Immobility in Washington, old and new

by Chakravarthi Raghavan

GENEVA: "I believe that the great events of the last week may open a new chapter in the world's monetary history... they may break down barriers which have seemed impassable. We need now to take intimate and candid conference together as to the better ordering of our affairs for the future. The President of the United States turned in his sleep last June. Great issues deserve his attention. Yet the magic spell of immobility which has been cast over the White House seems still unbroken. Are the solutions offered us always to be too late? ..."

This is no reference to "the great events" in the third week of September and the double standards in the "globalized" financial and monetary "non-system" run by the US Treasury, Federal Reserve and the IMF - when the New York Federal Reserve intervened to orchestrate a "rescue" by US and European creditor banks of the US Long-Term Capital Management LP, a hedge fund with some prestigious and well-connected management and advisory names.

These aren't words either about the US political and media preoccupations with the Clinton-Lewinsky affair and the Starr Report; or the immobility inside the Washington belt-parkway (the White House, Congress, the Fund/Bank institutions and the "think tanks") that evolved and forced the "Washington Consensus" on the developing world, but are unable now to acknowledge the failure of those policies and change course; or about the "senior IMF official", hiding behind the "non- attributable" anonymity of a media briefing to blame "the mess" in the world economy on the "countries (who) brought upon themselves the financial ruin of last year....".

Still relevant after all these years

The words quoted in the opening paragraph are those of John Maynard Keynes (in "Essays on Persuasion") written in 1931 - two years after the Wall Street Crash began, as the world went off the gold standard and into the grip of the Great Depression, and as President Hoover preached the wisdom of a balanced budget and tight money (ala Camdessus and Fischer now).

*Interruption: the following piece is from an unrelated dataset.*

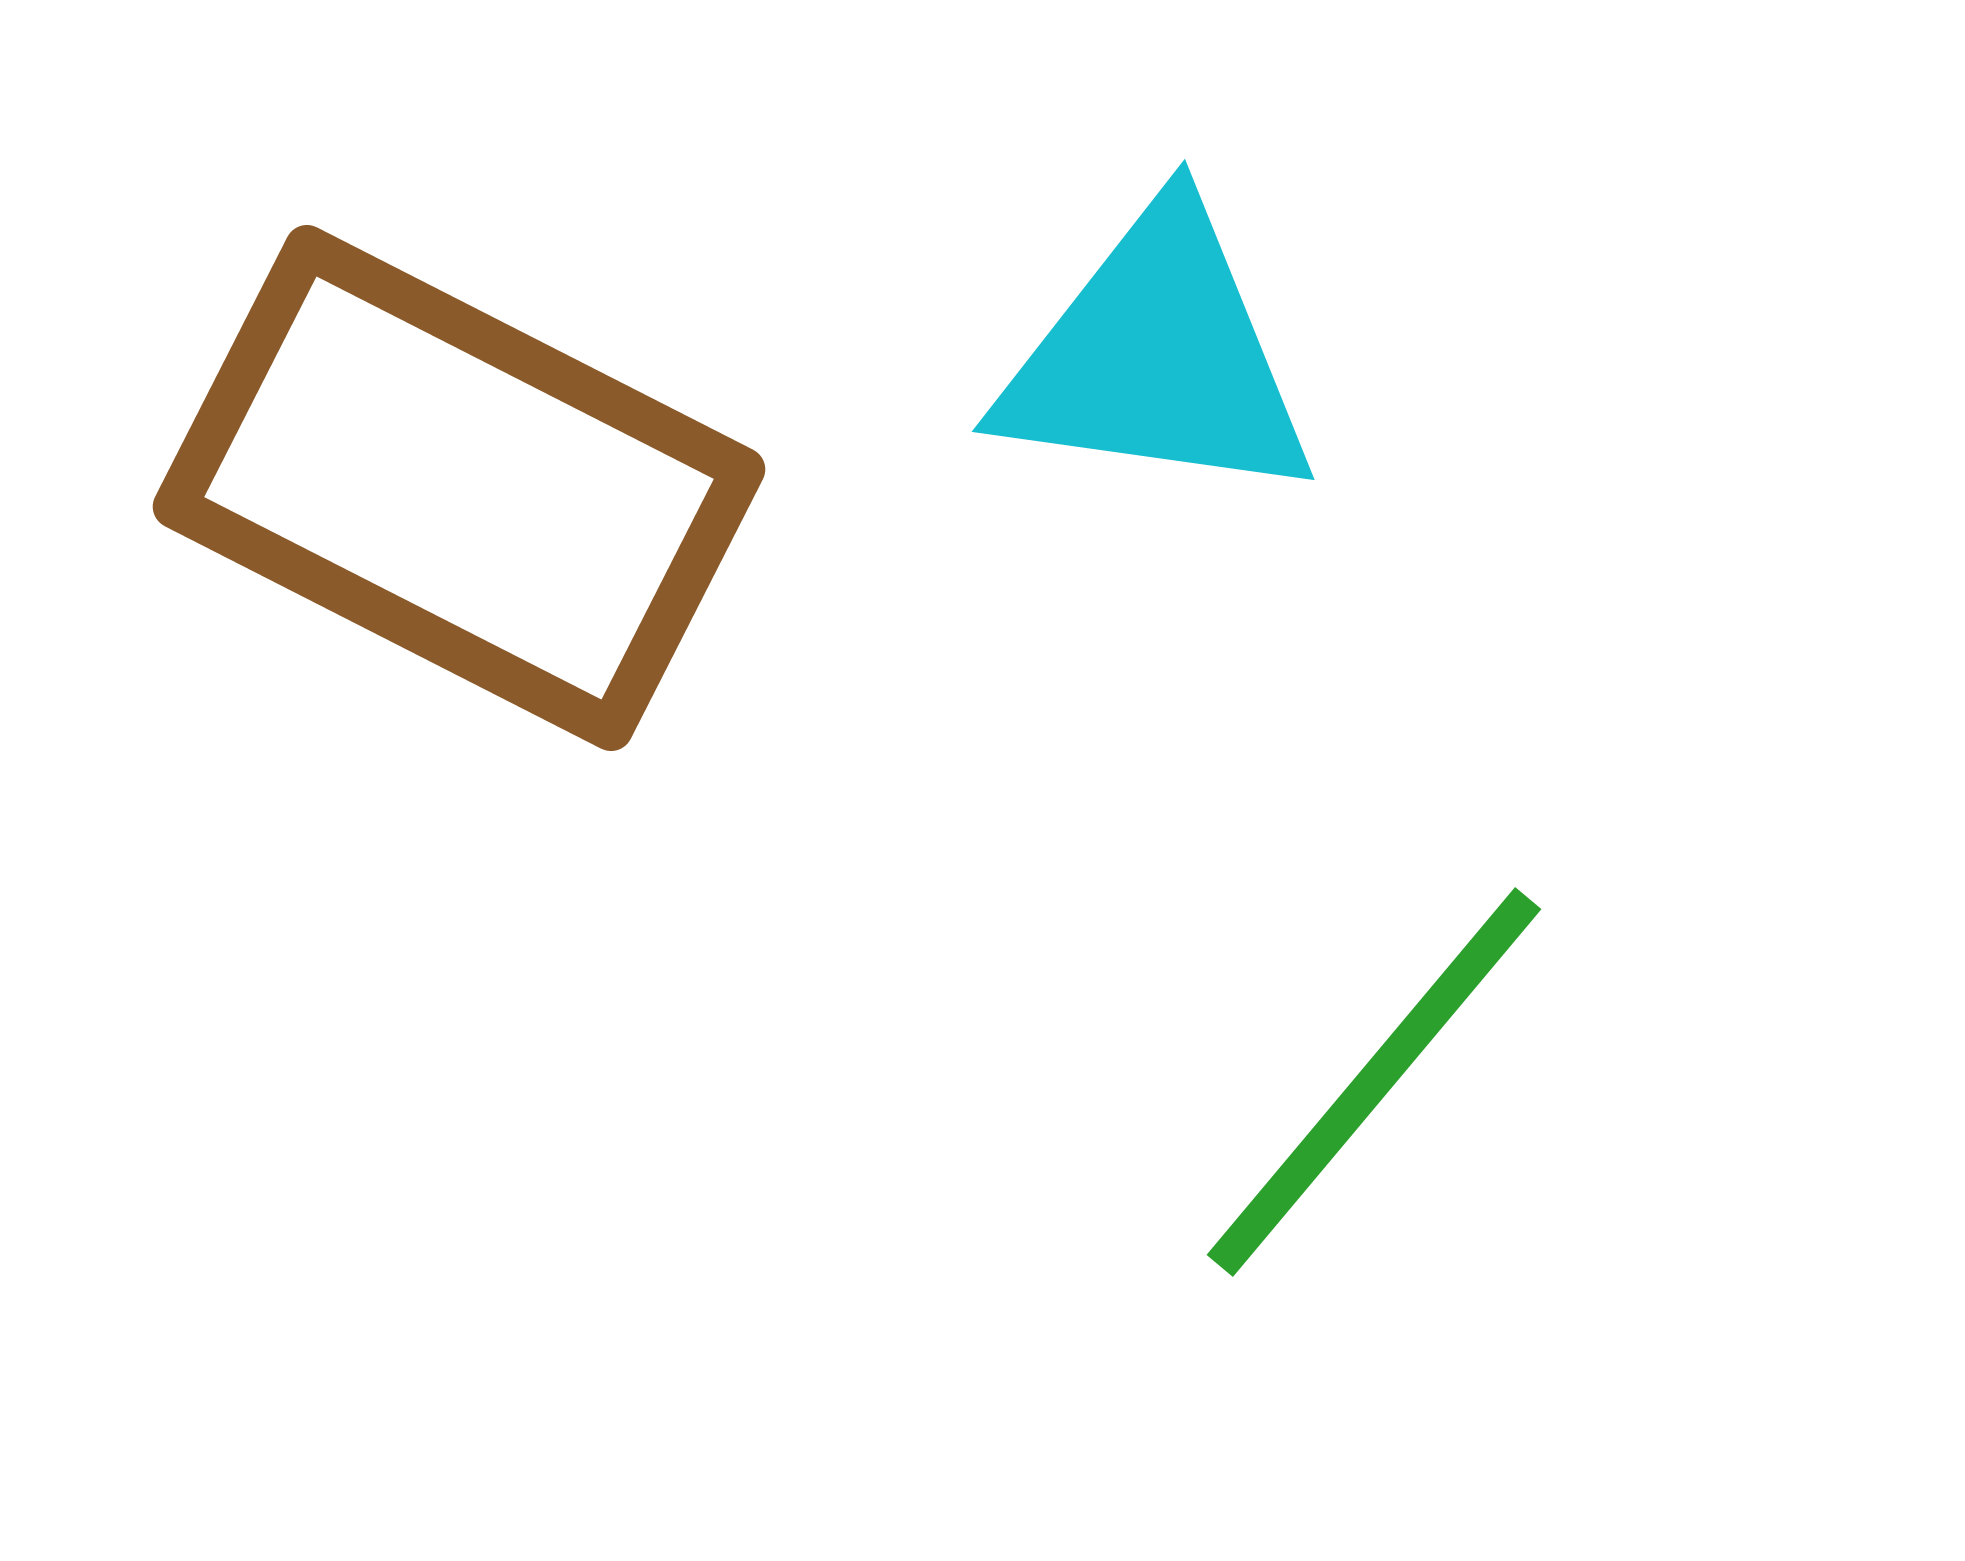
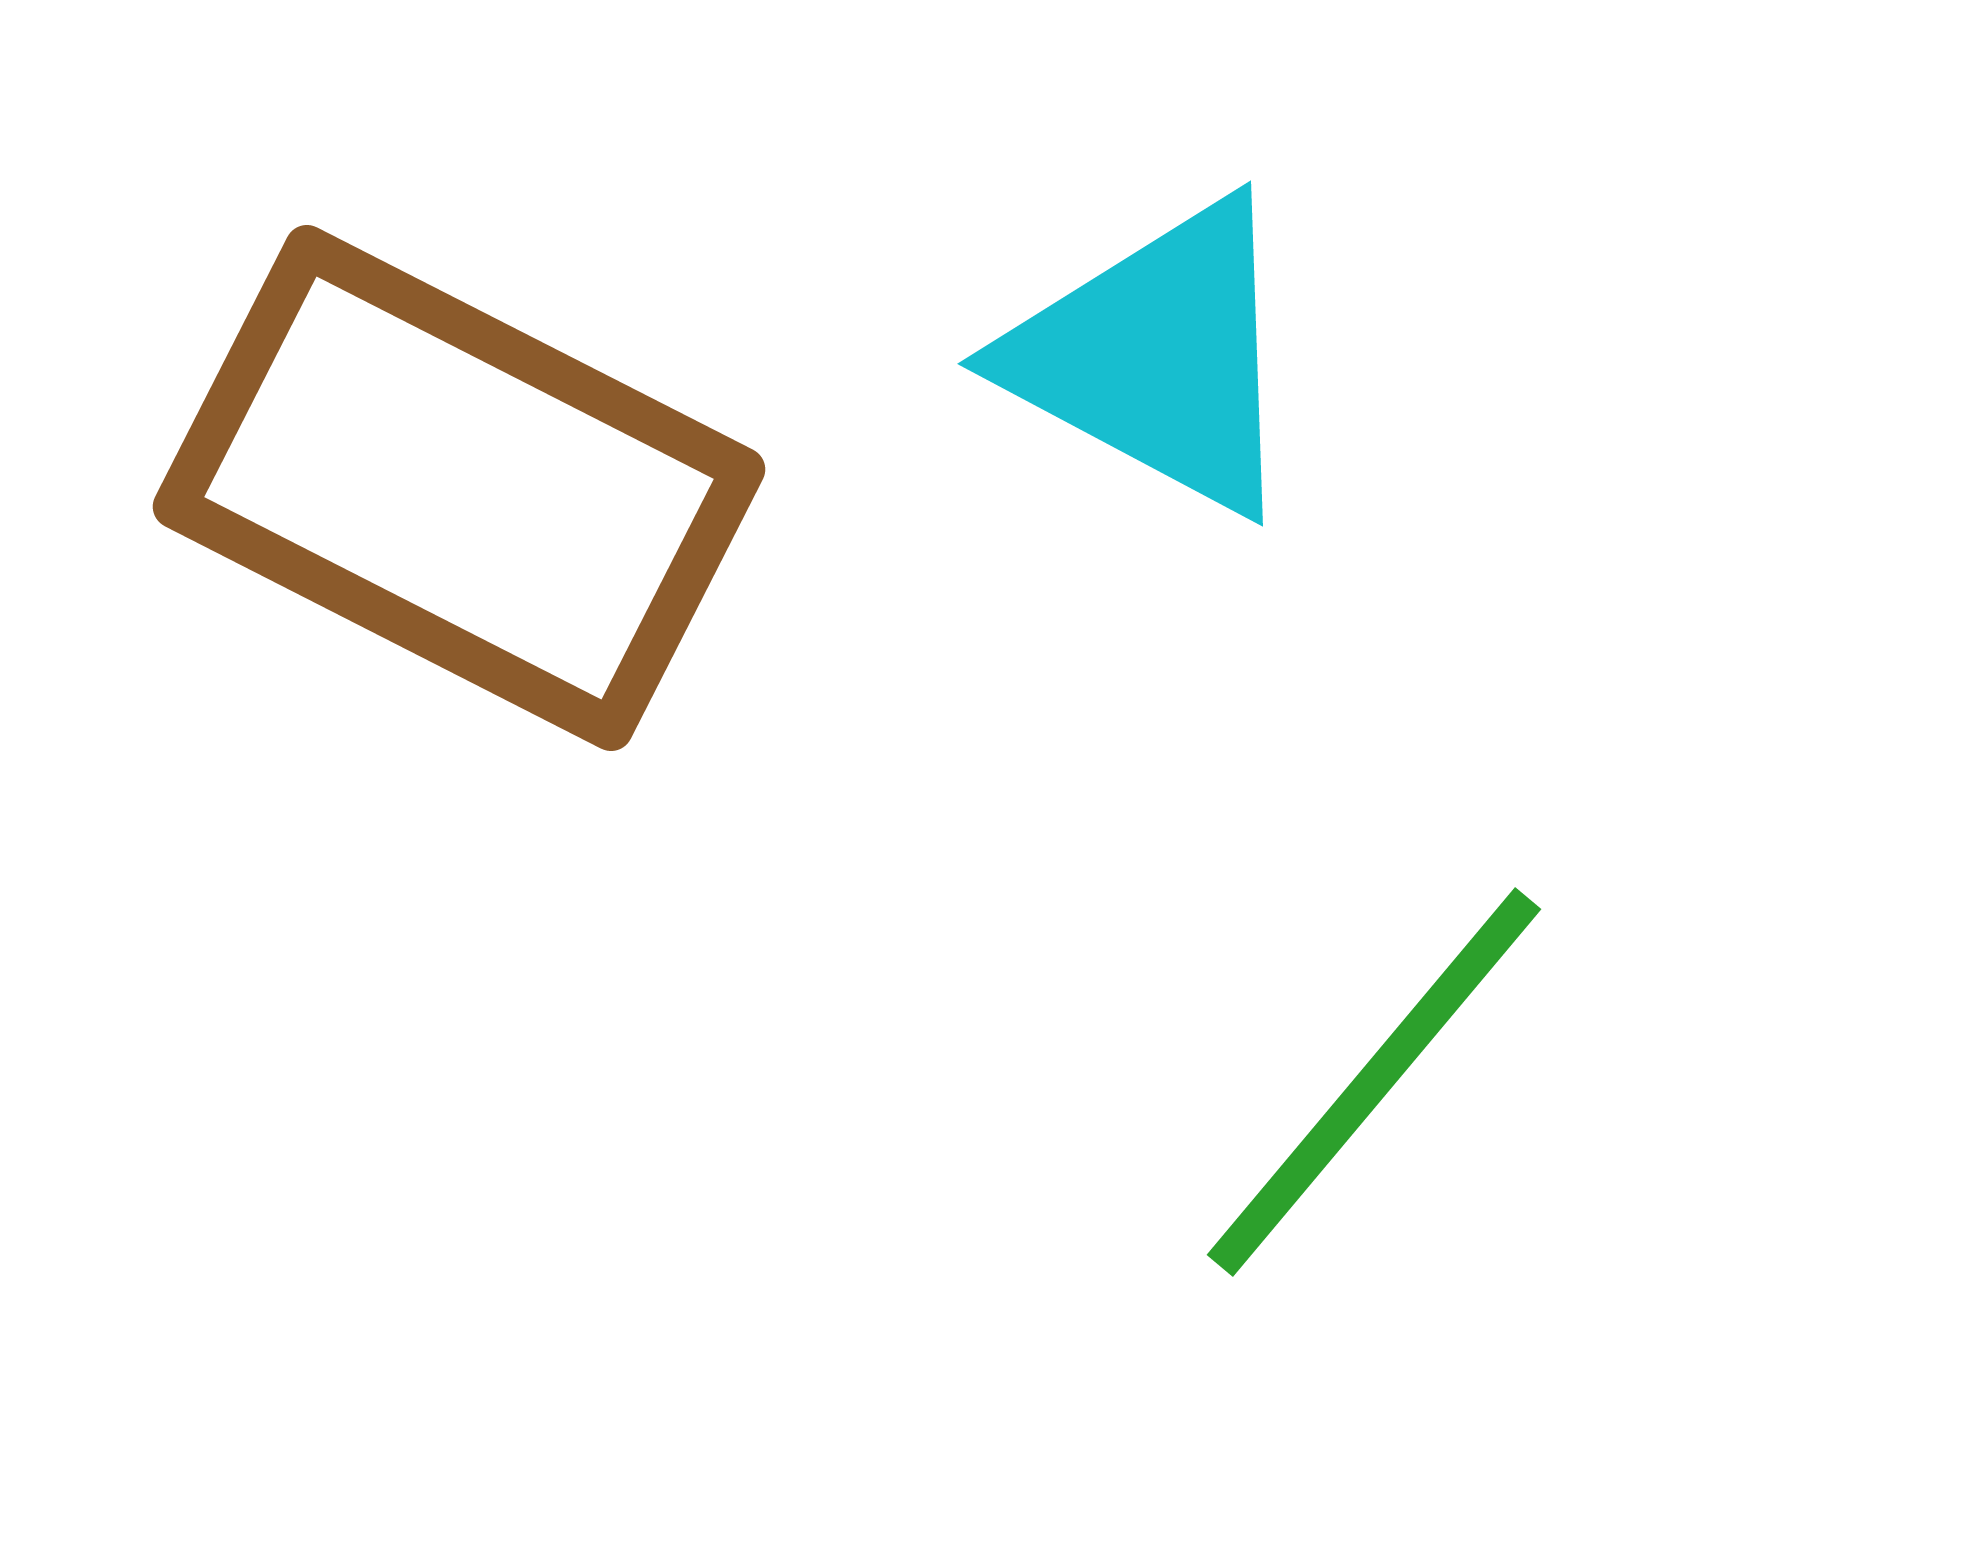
cyan triangle: rotated 20 degrees clockwise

But with some changes here and there, these well describe the situation today.

When last year, Malaysian Prime Minister Mahathir Mohamad raised his voice against hedge funds, naming the George Soros funds in particular for speculative attacks on the region's currencies, he was ridiculed. And the IMF soon came out with a study absolving the hedge funds, while tributes to Soros as an American patriot were voiced in Kuala Lumpur by the US Secretary of State.

And as the crisis raged, blame was laid on Asian "crony capitalism", lack of financial regulations and oversight and other ills. The Asian governments were advised, and forced, to send their fragile banking and financial institutions into bankruptcy, and hand over their business to foreign "investors", with prices of stocks driven down to enable the giant corporations to buy and close down competitive production - and all this in the name of market efficiency and global welfare.

But when, with a $5 billion capital the Long-Term Capital Management fund - borrowed money from prestigious banks in the US and Europe, bet on the direction of movements of bonds and currencies with a market exposure of $100 billion or 20 times its capital, and lost, the New York Federal Reserve stepped in to "persuade" the banks to convert their loans into investments and rescue the fund.

The argument for official intervention in the market to rescue LTCM has been that it was "too big" to fail, and its collapse would hit the financial markets.

But was it totally unrelated to the personalities connected to LTCM?

LTCM was founded and run by the former Wall Street arbitrage bond trader wizard, John Meriwether (who left Salomon Bros in the wake of controversies about its US Treasury bond bids), and had some prestigious names as advisors - a former Fed vice- chairman and two Nobel laureates in economics who helped design financial value-added products (derivatives) that enabled "swaps" previously traded between banks to be traded on the trading floor by traders.

The daily disclosures about LTCM show the big banks, as both investors and lenders, invested and lent money without too much scrutiny and questions about the fund's activities.

The banks, which made some hefty profits in the earlier years, clearly had been unwilling to ask of the fund managers the questions that they would have asked of any entrepreneur trying to raise loans for enterprises in the real economy.

The Wall Street Journal quoted on 28 September a UK affiliate of another New York hedge fund, Moore Capital Management, as saying: "This has distinct features of what's often labelled crony capitalism. You have a huge conflict of interest."

Regulating hedge funds and ensuring transparency may prove a difficult task. For US and European oversight authorities and legislators may not want to take on such funds and those behind them - given the political and other links and benefits that these off-shore financial operations bring to them. (Third World Economics No. 195, 16-31 October 1998)

Chakravarthi Raghavan is the Chief Editor of South-North Development Monitor (SUNS) from which the above article first appeared.